Барыт положил меч на землю и, встав на колени перед ханом, склонил голову. Унгуры отвернулись. Казнь была скоротечной и, как они считали, справедливой. Таркан доверил Бырыту то, от чего зависела судьба всего многомиллионного народа степняков, но он не оправдал доверия хана. Кровь обагрила землю, на душе у Великого хана стало тоскливо и одиноко: первый раз в жизни Таркан почувствовал себя обманутым. И кем обманутым? Тем, кого знал с детства. Что может быть хуже правды? Только горькая правда, которую хан услышал от Магура. От того, кто мог, в принципе, и промолчать.
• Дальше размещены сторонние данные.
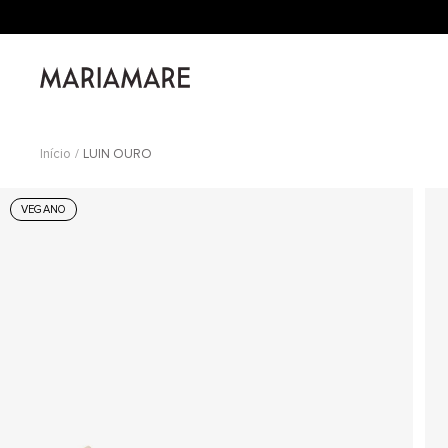
Saltar
para
o
Mariamare
conteúdo
Início
LUIN OURO
VEGANO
Таркан поклонился старейшине, отдал распоряжение:
— Пленных под охрану и не дай боги с них упадёт хоть один волосок. Что с ними делать я ещё не решил.

Шаман Тюньги, стоявший всё это время за спиной хана, напрягся. Он непонимающе посмотрел по сторонам, на унгуров. Потом произошло то, что повергло находившихся на площади в шок: Тюньги упал на землю, забился в припадке, изо рта шамана выступила пена, глаза закатились.
— Они видят всё.. Мураза, великий отец всех унгуров, сделай так, чтобы те, которые хотят нам зла, нас не видели.

Таркан присел рядом с шаманом, взял его за руку.
— Тюньги, ты о чём говоришь? Что происходит?
Шаман открыл глаза и показал дрожащей рукой на небо. Белоснежный орёл, раскинув крылья, кружил над поселением унгуров, над необъятной Дикой степью.
— Магия, мой хан, это магия людей! Они, глазами птицы, видят всё то, что происходит здесь, на площади.

Внимание унгуров, как и внимание хана, было приковано к орлу, который продолжал кружить над сингуром. Никто не заметил, как светловолосый парень посмотрел на своего товарища и подмигнул ему. Потом пленник посмотрел на небо и улыбнулся. Орёл, сделав несколько сильных взмахов крыльями, поднялся высоко в небо и через несколько секунд превратился в точку. В чёрную точку на фоне, отмытого дождями до кристально-чистой голубизны, весеннего неба.